The Heritage Foundation’s Steven Groves and Ben Lieberman are live at the Copenhagen Climate Change Conference reporting from a conservative perspective. Follow their reports on The Foundry and at the Copenhagen Consequences Web site.


The main impression of many attendees at the UN climate change conference in Copenhagen is just how poorly organized it all is. The check in time for non-governmental delegates (like Heritage’s attendees) on December 14 was over 8 hours.  Hundreds had to wait for hours outside, where global warming has had no apparent impact on December Copenhagen temperatures, and many never even got in.

Mind you, this conference was two years in the making, and these delegates had already gone through a time-consuming application process in the months before the conference. Worse, the conference is less well attended than anticipated earlier this year, when expectations were higher for a major deal.

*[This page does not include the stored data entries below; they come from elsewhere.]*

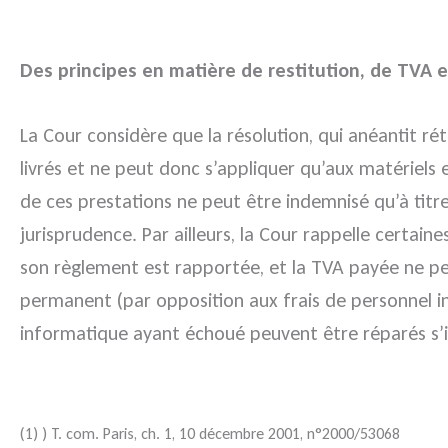
Des principes en matière de restitution, de TVA e
La Cour considère que la résolution, qui anéantit r
livrés et ne peut donc s’appliquer qu’aux matériels 
de ces prestations ne peut être indemnisé qu’à titre
jurisprudence. Par ailleurs, la Cour rappelle certai
son règlement est rapportée, et la TVA payée ne peut
permanent (par opposition aux frais de personnel in
informatique ayant échoué peuvent être réparés s’il
(1) ) T. com. Paris, ch. 1, 10 décembre 2001, n°2000/53068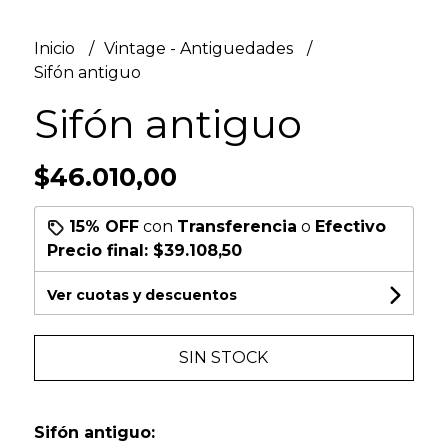
Inicio
Vintage - Antiguedades
Sifón antiguo
Sifón antiguo
$46.010,00
15% OFF
con
Transferencia
o
Efectivo
Precio final:
$39.108,50
Ver cuotas y descuentos
SIN STOCK
Sifón antiguo: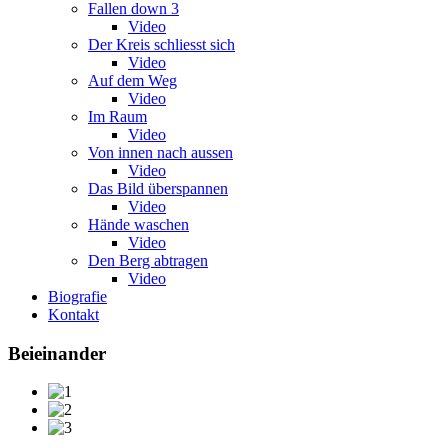
Fallen down 3
Video
Der Kreis schliesst sich
Video
Auf dem Weg
Video
Im Raum
Video
Von innen nach aussen
Video
Das Bild überspannen
Video
Hände waschen
Video
Den Berg abtragen
Video
Biografie
Kontakt
Beieinander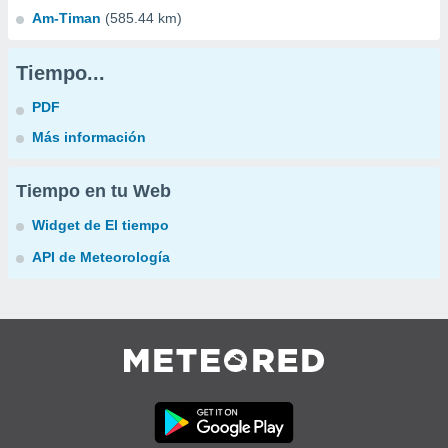
Am-Timan
(585.44 km)
Tiempo...
PDF
Más información
Tiempo en tu Web
Widget de El tiempo
API de Meteorología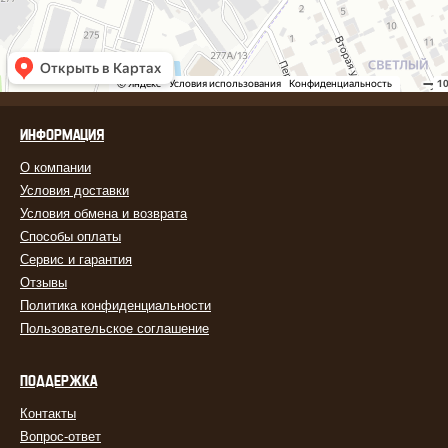
ИНФОРМАЦИЯ
О компании
Условия доставки
Условия обмена и возврата
Способы оплаты
Сервис и гарантия
Отзывы
Политика конфиденциальности
Пользовательское соглашение
ПОДДЕРЖКА
Контакты
Вопрос-ответ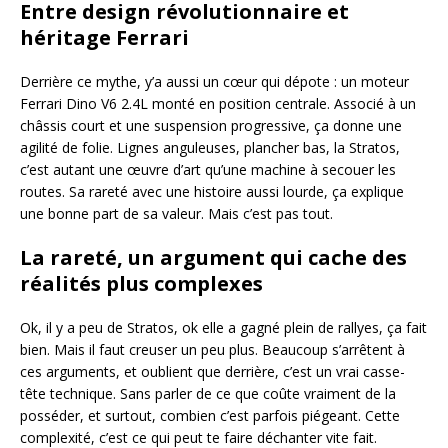
Entre design révolutionnaire et
héritage Ferrari
Derrière ce mythe, y’a aussi un cœur qui dépote : un moteur
Ferrari Dino V6 2.4L monté en position centrale. Associé à un
châssis court et une suspension progressive, ça donne une
agilité de folie. Lignes anguleuses, plancher bas, la Stratos,
c’est autant une œuvre d’art qu’une machine à secouer les
routes. Sa rareté avec une histoire aussi lourde, ça explique
une bonne part de sa valeur. Mais c’est pas tout.
La rareté, un argument qui cache des
réalités plus complexes
Ok, il y a peu de Stratos, ok elle a gagné plein de rallyes, ça fait
bien. Mais il faut creuser un peu plus. Beaucoup s’arrêtent à
ces arguments, et oublient que derrière, c’est un vrai casse-
tête technique. Sans parler de ce que coûte vraiment de la
posséder, et surtout, combien c’est parfois piégeant. Cette
complexité, c’est ce qui peut te faire déchanter vite fait.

The UN is doing a terrible job handing this conference – and now it wants to all but run the U.S. and world economies.

The latest proposal calls for a 25 to 40 percent emissions cut from the U.S. and other developed nations by 2020 based on a 1990 baseline, much more stringent than the 17 percent based on a 2005 baseline in the House Waxman-Markey bill and offered up by President Obama as an initial position at Copenhagen. It would be a massive energy tax, and an energy tax administered at least in part by UN bureaucrats. Those same bureaucrats that left hundreds if delegates in the cold are certainly capable of leaving the economy in the cold as well.